(ASSIGNED TASK): Repeat these records exactly, pictures excluded.

_ _ _

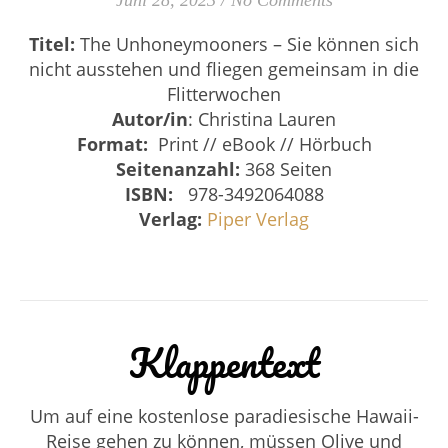
Titel:
The Unhoneymooners – Sie können sich
nicht ausstehen und fliegen gemeinsam in die
Flitterwochen
Autor/in
: Christina Lauren
Format:
Print // eBook // Hörbuch
Seitenanzahl:
368 Seiten
ISBN:
‎
978-3492064088
Verlag:
Piper Verlag
Klappentext
Um auf eine kostenlose paradiesische Hawaii-
Reise gehen zu können, müssen Olive und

_ _ _

(SOLUTION):
Titel:
The Unhoneymooners – Sie können sich
nicht ausstehen und fliegen gemeinsam in die
Flitterwochen
Autor/in
: Christina Lauren
Format:
Print // eBook // Hörbuch
Seitenanzahl:
368 Seiten
ISBN:
‎
978-3492064088
Verlag:
Piper Verlag
Klappentext
Um auf eine kostenlose paradiesische Hawaii-
Reise gehen zu können, müssen Olive und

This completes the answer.